In short, a balance sheet tells an entrepreneur what the cash flow situation is each month. While a balance sheet may sound complicated, it's actually a straightforward accounting of how a company's various assets compared to the amount of expenses that are due. The amount that remains over is the equity that the owner has in the business. A balance sheet is essentially a line-by-line visualization of the basic accounting principle Assets - Liabilities = Owner's Equity (A-L= OE).

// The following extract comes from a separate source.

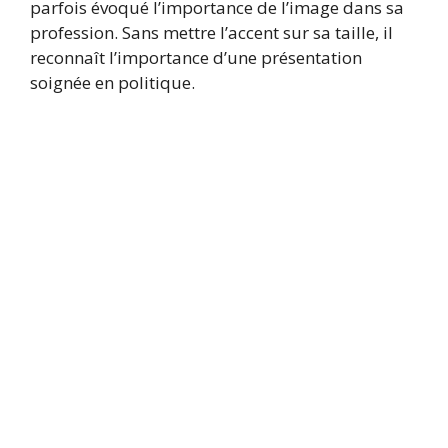
parfois évoqué l’importance de l’image dans sa
profession. Sans mettre l’accent sur sa taille, il
reconnaît l’importance d’une présentation
soignée en politique.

The Components of a Balance Sheet

When you look at a balance sheet, the first section you'll see is reserved for assets. These assets can include cash on hand, cash in the company's bank account, and the customer invoices that are due for payment. On the balance sheet, the customer invoices that are awaiting payment are referred to as "accounts receivable". Even though the payment for these services has not yet been received, they are still included as assets for accounting purposes. If the business deals in retail goods, then the available amount of inventory is also included as an asset.

The second section of the balance sheet is for liabilities. Liabilities include the amounts that a company must pay for normal operating costs and business expenses. Typical items in the Liabilities section include payments made to short-term lenders and suppliers. These are often grouped under the single item "Accounts Payable". Long-term loan payments are usually listed directly under the Accounts Payable line.

At the bottom of the balance sheet, you'll also have to list the cash investment that you have put into your business. This is usually called the "Owner's Capital". After you subtract the liabilities from the assets, the amount that remains, plus the Owner's Capital, constitutes the Owner's Equity, or the amount of your business's assets that you actually own.

Completing a balance sheet takes a small amount of time each month, but it is worth the effort. When you can look at your balance sheet and see how much cash or assets you have on hand for expenses, you'll be able to avoid overspending or wasting your valuable equity.